6. Conclusion
6.1 Contributions and practical implications
In the cases studied in this research, service units organise their activities into projects and service activities and use the same resource pool to deliver both. In such an environment, success of all activities is highly dependent on the resources available, and resource allocation is a critical process required to organise and manage both project and service activities. This challenge becomes more critical in dynamic organisations operating in conditions of high uncertainty. This study has reported evidence from service units to document more extreme cases where the activities competing for resources are highly uncertain in their scope and duration. Managing resources in such a dynamic environment requires an approach that allows a rapid response to changes, sharing information to facilitate decision making. This paper identified two main sources of resource allocation issues in an uncertain environment involving multiple types of activities, namely, the dynamic nature of customers’ service requirements and changes and delays to projects.

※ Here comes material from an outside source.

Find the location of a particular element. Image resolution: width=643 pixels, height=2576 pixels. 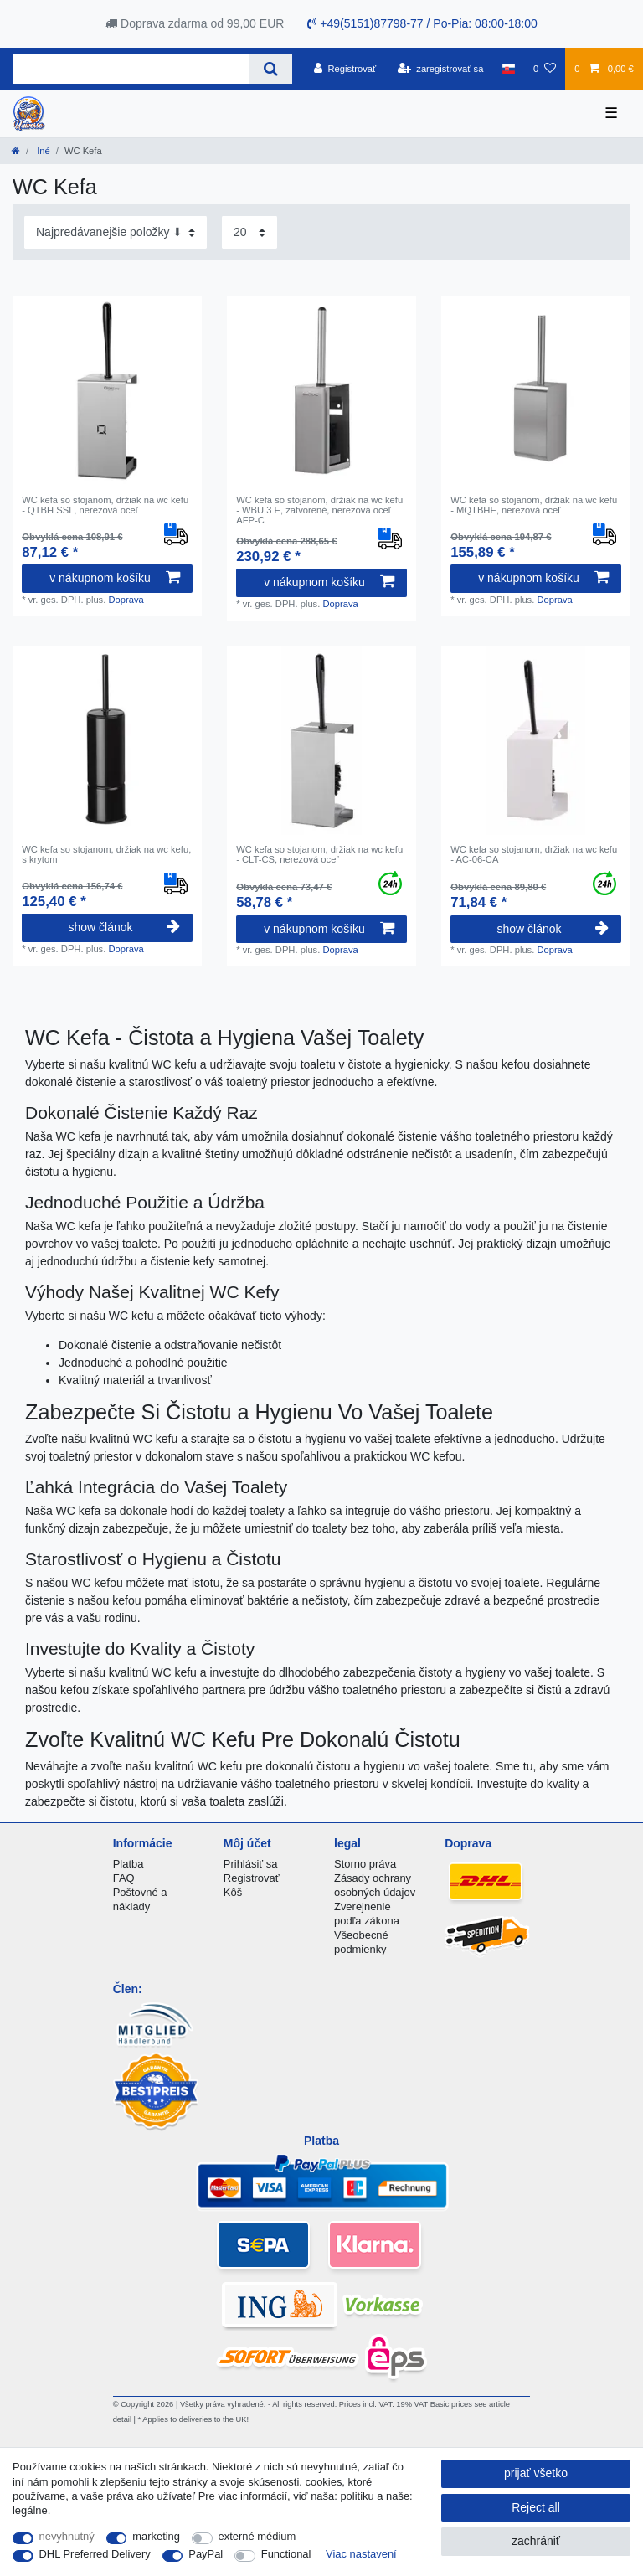 DHL Preferred Delivery is located at coordinates (95, 2554).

Our research has shown that urgent requirements from customers may require the organisation to re-prioritise its activities continuously, re-allocating resources between projects and service activities while adapting plans to changes and delays in projects; this, in turn, calls for a cross-functional negotiation of priorities. This paper revealed two approaches used to organise this uncertain environment and to allocate resources, which have been labelled bottom-up and hybrid resource allocation. These approaches extend the findings of previous studies that have focussed on top-down oriented resource allocation as an approach to adjudicate resource competition between projects in a multi-project environment where schedules and resources are planned by managers for projects in advance.